At 0830 GMT, the FTSE 100 was flat at 7,697.97, while the pound was up 0.2% versus the dollar at 1.3925 and down 0.1% against the euro at 1.1344.

Stocks in the US closed down on Thursday amid concerns about a possible government shutdown. Although the House of Representatives passed a one-month spending bill, it could be derailed if there is enough opposition in the Senate.

Market participants in the UK were looking ahead to UK retail sales at 0930 GMT.

CMC Markets analyst Michael Hewson said: “The latest UK retail sales numbers for December are unlikely to be as positive as the November figures were where Black Friday presales helped boost numbers to 1.1%, but it would be surprising if they are as bad as some are predicting.

“The recent BRC retail sales numbers for December showed an unexpectedly positive number of 0.6%, so despite general expectations that the official retail sales numbers for December could show a sharp decline in the region of -0.9%, we could see a number that comes in better than that.

“That in term would bode well for next week’s preliminary Q4 GDP number.”

In corporate news, further profit warnings were the order of the day.

Funeral provider Dignity nosedived after issuing a profits warning as it announced a 25% price cut in its simple funerals and a freeze on the cost of traditional ceremonies, blaming stiff competition.

Shares in flooring specialist Carpetright tumbled after it issued its second profits warning in as many months as it reported trading in its important post-Christmas period “significantly behind expectations”.

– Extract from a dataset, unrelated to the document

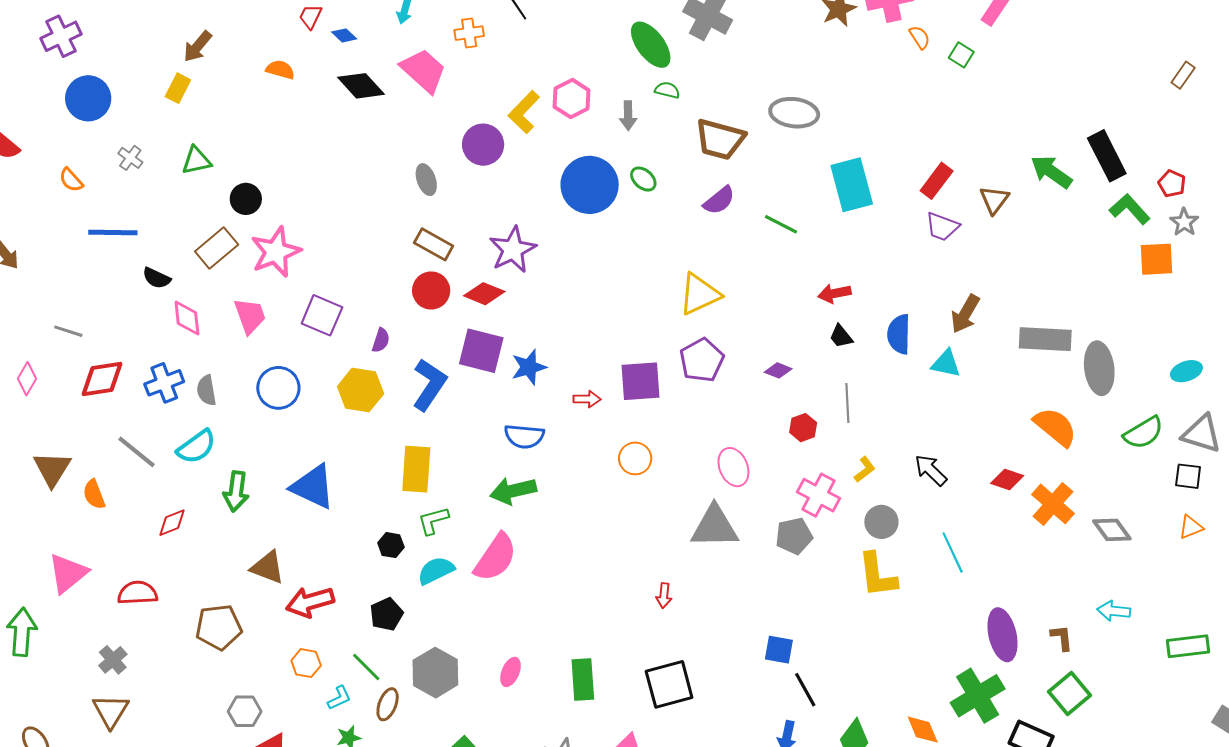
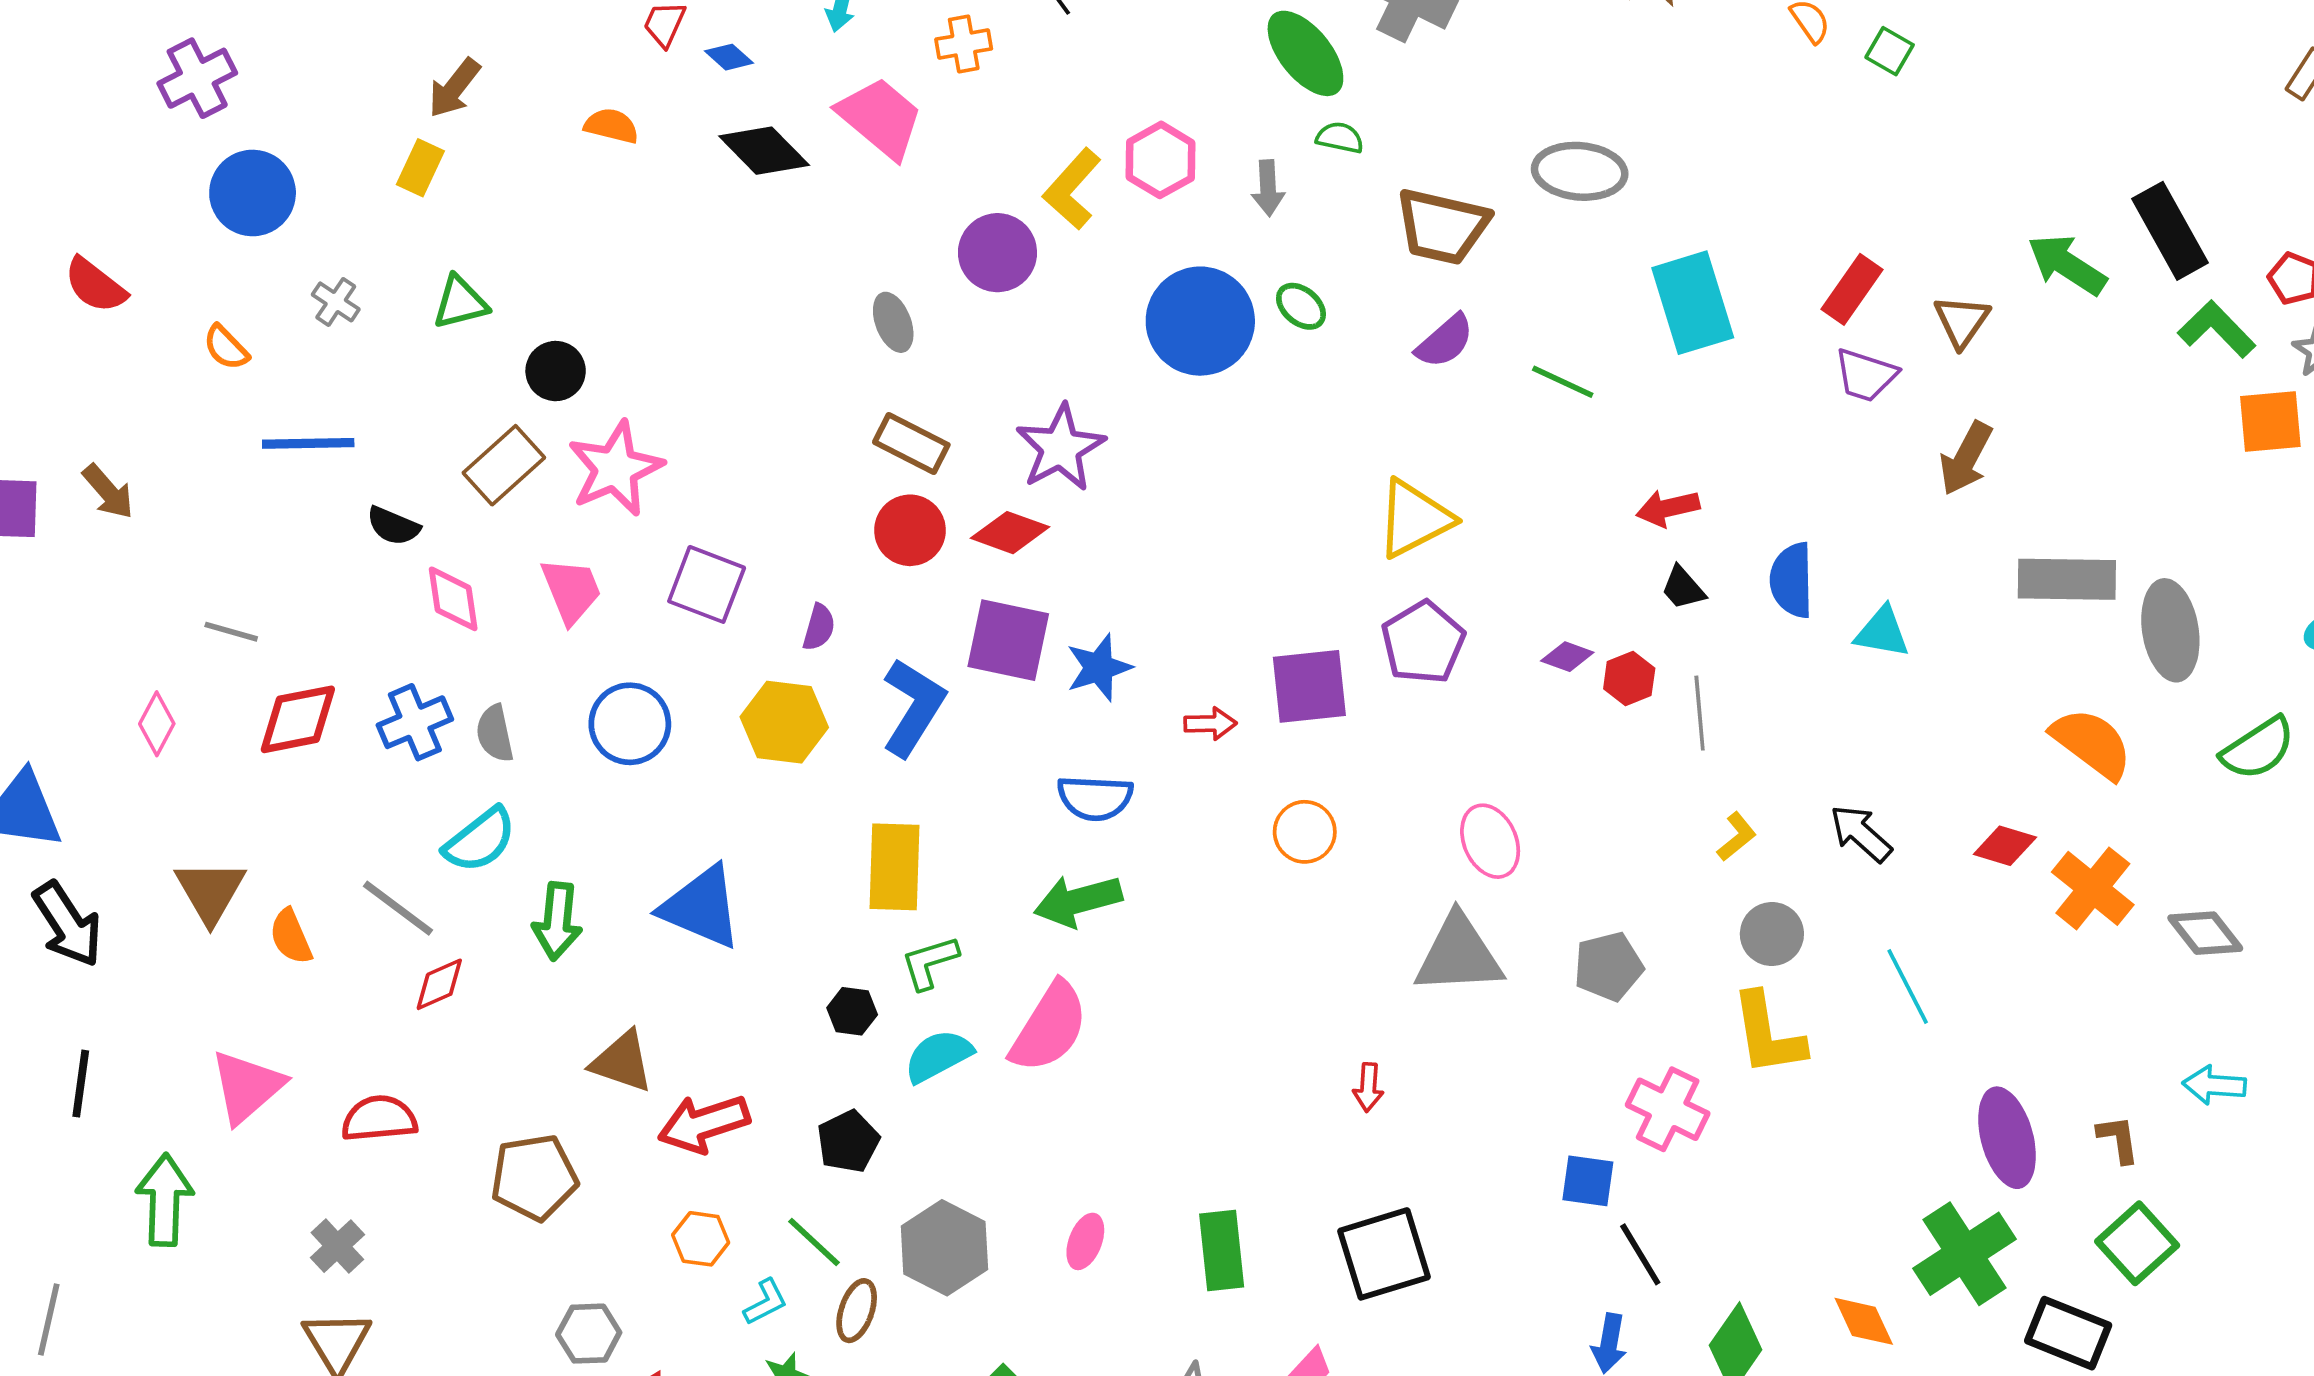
brown arrow: (965, 314) -> (1966, 458), moved
red hexagon: (803, 428) -> (1629, 679), moved
gray line: (137, 452) -> (398, 908), moved
pink cross: (818, 495) -> (1668, 1109), moved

Elsewhere, HSBC was in the red as it agreed a financial settlement with the US Department of Justice to wipe the slate clean after an investigation into the bank’s foreign exchange division misusing confidential client information for its own profit between. The bank will pay the DoJ a total of $101.5m, including a US$63.1m fine and US$38.4m in restitution, and has agreed to put further compliance procedures and controls in place.

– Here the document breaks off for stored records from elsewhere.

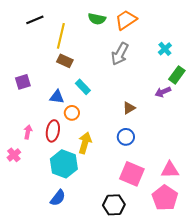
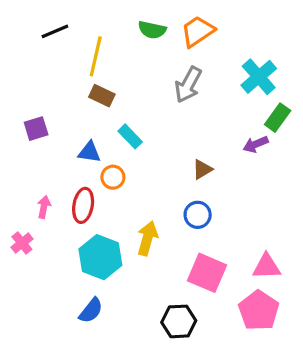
cyan cross: (165, 49) -> (259, 77), size x1.6
yellow arrow: (85, 143) -> (147, 238), moved

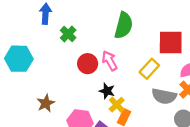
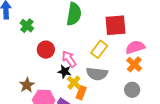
pink arrow: (110, 61) -> (69, 59), moved
gray semicircle: (164, 96) -> (97, 74), moved
brown star: (46, 103) -> (27, 85), moved

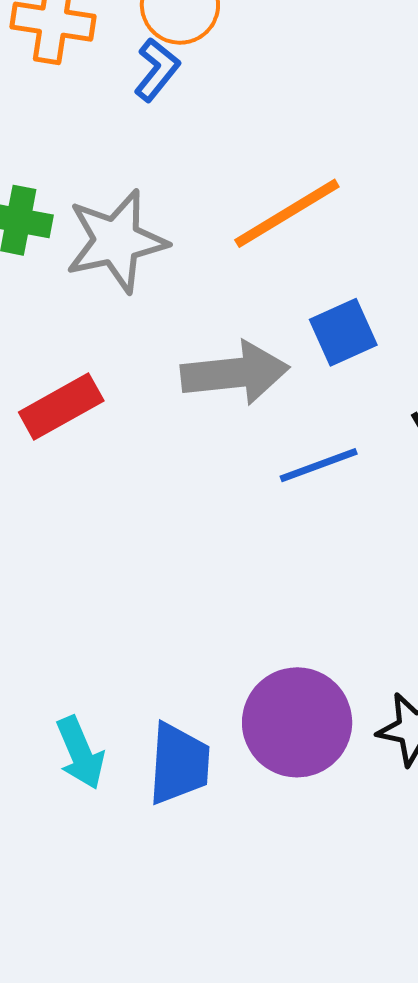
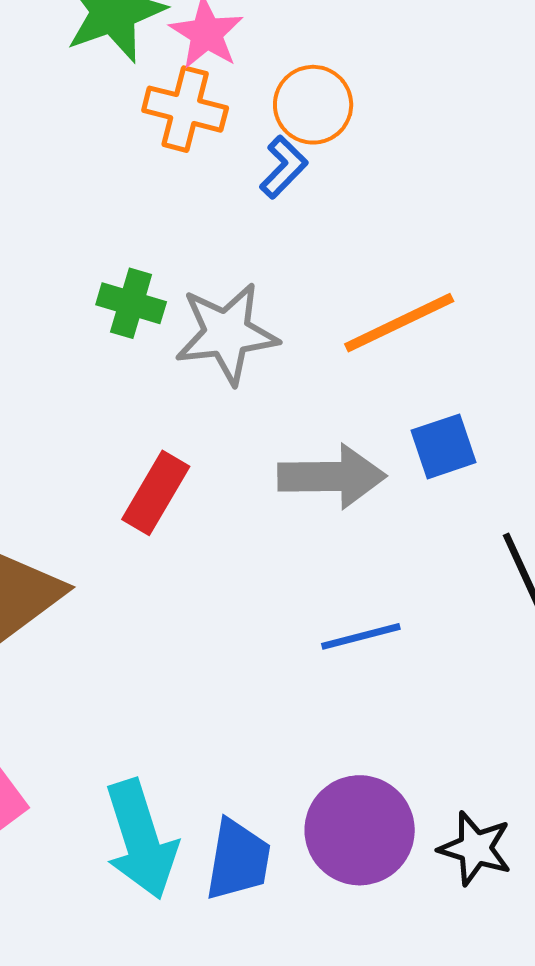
red rectangle: (61, 406) -> (156, 493), turned -36
blue line: (319, 465) -> (361, 636), moved
cyan arrow: (80, 753) -> (141, 839), size x1.6

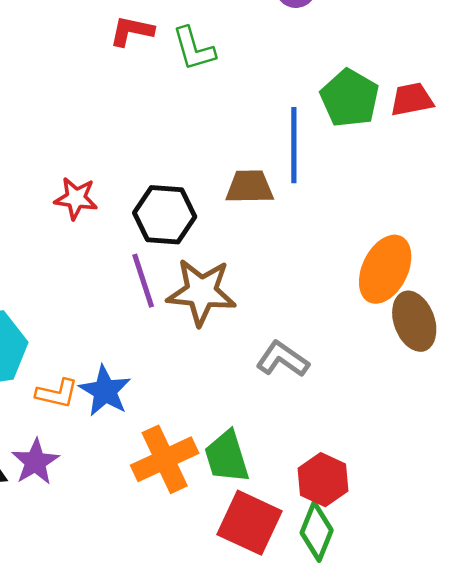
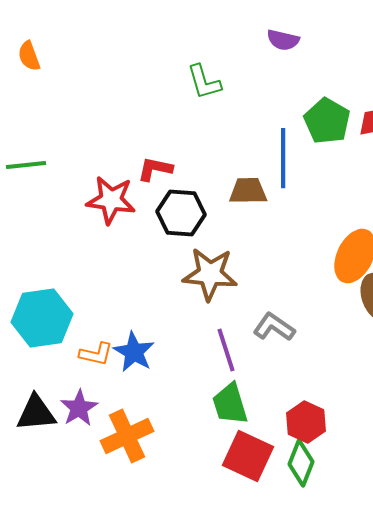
red L-shape: (132, 31) -> (155, 169), moved
red star: (76, 198) -> (111, 200), size x1.4
purple line: (143, 281) -> (226, 350), moved
orange cross: (165, 459) -> (127, 436), moved

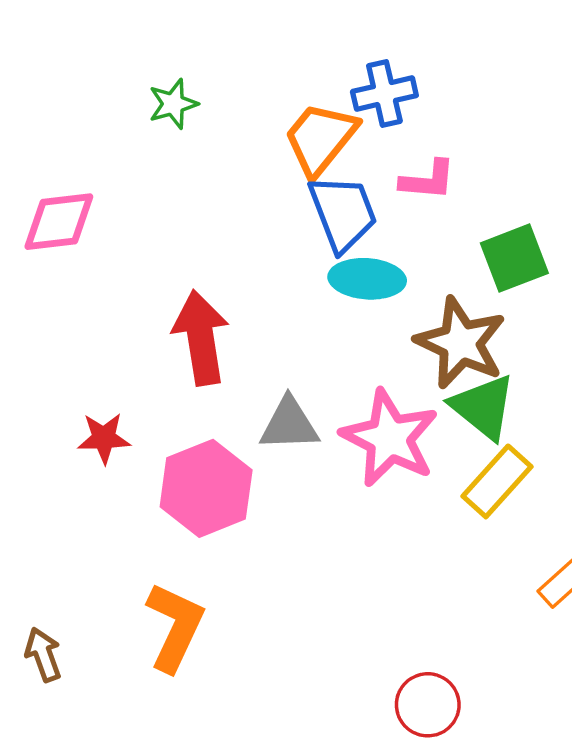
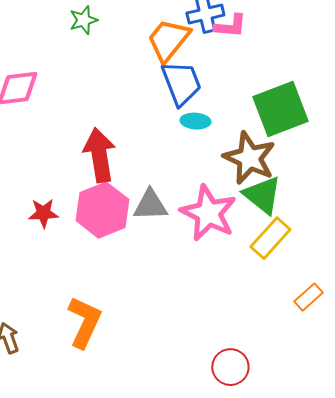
pink L-shape: (428, 180) -> (230, 26), moved
green square: (514, 258) -> (280, 109), size x1.4
cyan ellipse: (367, 279) -> (195, 121), size x0.7
pink hexagon: (206, 488) -> (102, 210), moved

AstraZeneca was little changed after the drugmaker announced Japanese regulatory approval for Fasenra (benralizumab) as an add-on treatment for bronchial asthma in patients who continue to experience asthma exacerbations despite treatment with high-dose inhaled corticosteroid and other asthma controllers, as well as for its Merck-partnership’s Lynparza (olaparib) tablets at 300mg twice daily for use as a maintenance therapy for patients with platinum-sensitive relapsed ovarian cancer

Motor and home insurer Esure edged up as it said chief executive Stuart Vann has left the company with immediate effect as it “evolves” its strategy, with founder and chairman Peter Wood taking a more active role.

British Land slipped as it appointed Simon Carter – currently chief financial officer at Logicor – as its new CFO, succeeding Lucinda Bell.

Fevertree Drinks fizzed higher amid takeover talk and as Jefferies initiated coverage of the stock at ‘buy’.

EasyJet flew higher after an upgrade to ‘overweight’ at Morgan Stanley, while InterContinental Hotels was lifted by an upgrade to ‘buy’ at Goldman Sachs.